You can also add vegetables, herbs or spices to your broth to enhance the flavor. Common additions include garlic, onion, celery, carrots, parsley, and thyme. These can be added right away in step one. As you can see, bone broth is incredibly easy to make.

How do I Store Bone Broth?

Once your bone broth has simmered for 10-12 hours and reduced, strain and store as desired.

I prefer adding it straight to soup with some of the leftover shredded chicken. This 1-Pot Pumpkin Black Bean Soup or this 1-Pot Chicken Soup with White Bean and Kale are perfect applications.

But, it can also be stored in glass jars and frozen up to 1-2 months or more. Just be sure to leave a couple of inches at the top of the jar to allow for expansion in the freezer.

Note: Bone broth typically gelatinizes when refrigerated because of the collagen content. But don’t worry — that’s normal. When reheated it liquifies once again just like store-bought chicken broth.


While it’s easiest to make broth in large batches, it can only be stored safely in the refrigerator for up to five days.

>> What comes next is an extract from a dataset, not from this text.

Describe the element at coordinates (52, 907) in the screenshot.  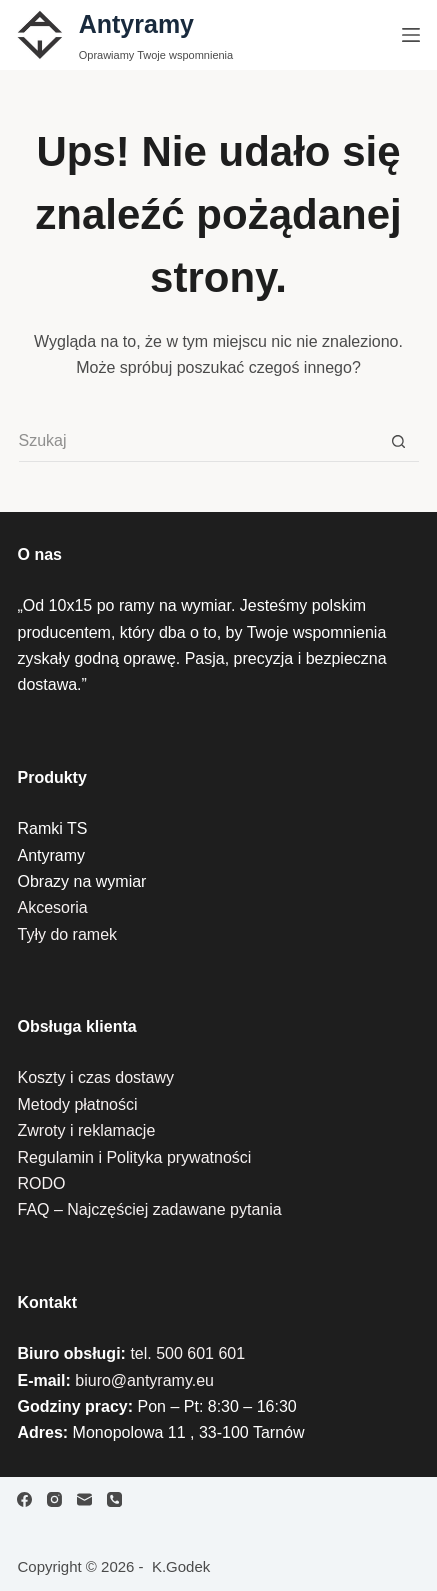 I see `Akcesoria` at that location.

To help your broth last longer, you can freeze it in small containers and heat up individual servings as needed. Unfortunately, there is no straightforward answer to how often you should take them.

Many people recommend drinking 1 cup (237 ml) of bone broth daily for maximum health benefits. Some are better than none, so whether it be once a week or once a day, drink it as often as you can.

You can drink the bone broth by itself, but not everyone likes the texture and mouthfeel. Luckily, there are other ways to enjoy it. It can be used as the base for soups, or to make sauces and gravies.


Finally, I hope the above-revised guide on Bone Broth benefits was useful to you.